Circonstance : 30ème congrès du CNJA à Angers du 29 au 31 mai 1996

Média : Le Figaro - Europe 1

Texte intégral

Le Figaro : 30 mai 1996

Le Figaro : Quelles leçons les jeunes agriculteurs tirent-ils de l'affaire de la vache folle ?

Christiane Lambert : Contrairement à ce que certains prétendent, il ne s'agit aucunement d'un simple épiphénomène sans conséquences autres qu'économiques. Bien au contraire. Cette affaire catalyse bien des problèmes qui se posent aux producteurs agricoles, incapables, hélas, d'apporter une réponse claire. Mais comment pourrait-il en être autrement puisque l'on doute même de la fiabilité des rapports d'experts. Sont-ils scientifiques, économiques, politiques ? En vérité, on ne sait à qui se fier.

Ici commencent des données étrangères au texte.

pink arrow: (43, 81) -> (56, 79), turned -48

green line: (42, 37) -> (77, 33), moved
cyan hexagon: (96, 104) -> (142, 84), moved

En tout cas, il est injuste de voir les agriculteurs faire figure de boucs émissaires. Mais au-delà, c'est tout la question de l'indépendance de la recherche, de son autonomie et de sa capacité d'investigation et d'anticipation qui est posée.

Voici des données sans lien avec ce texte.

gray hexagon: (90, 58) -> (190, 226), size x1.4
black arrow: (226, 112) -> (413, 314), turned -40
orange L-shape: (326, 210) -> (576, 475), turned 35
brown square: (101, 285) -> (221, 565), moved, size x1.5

En tant que responsable professionnelle chargée de m'exprimer au nom des paysans, je regrette profondément de ne pouvoir disposer de références fiables. Une question se pose pourtant : pourquoi, alors que l'on connaissait l'existence du problème depuis 1986 en Grande-Bretagne, la recherche n'a pas été menée à son terme en France en ce qui concerne notamment la transmissibilité de la maladie de la vache folle chez l'homme. Les producteurs, tout autant que les consommateurs, ont besoin de clarté.

À juste titre, la mère de famille que je suis, exige de l'agriculture que je suis, et tout autant des industriels, de rendre des comptes en matière de santé. Cette affaire a réveillé une sensibilité dans l'opinion publique pourtant perceptible depuis des années puisque l'aspect bien-être de l'alimentation est devenu un facteur de vente déterminant.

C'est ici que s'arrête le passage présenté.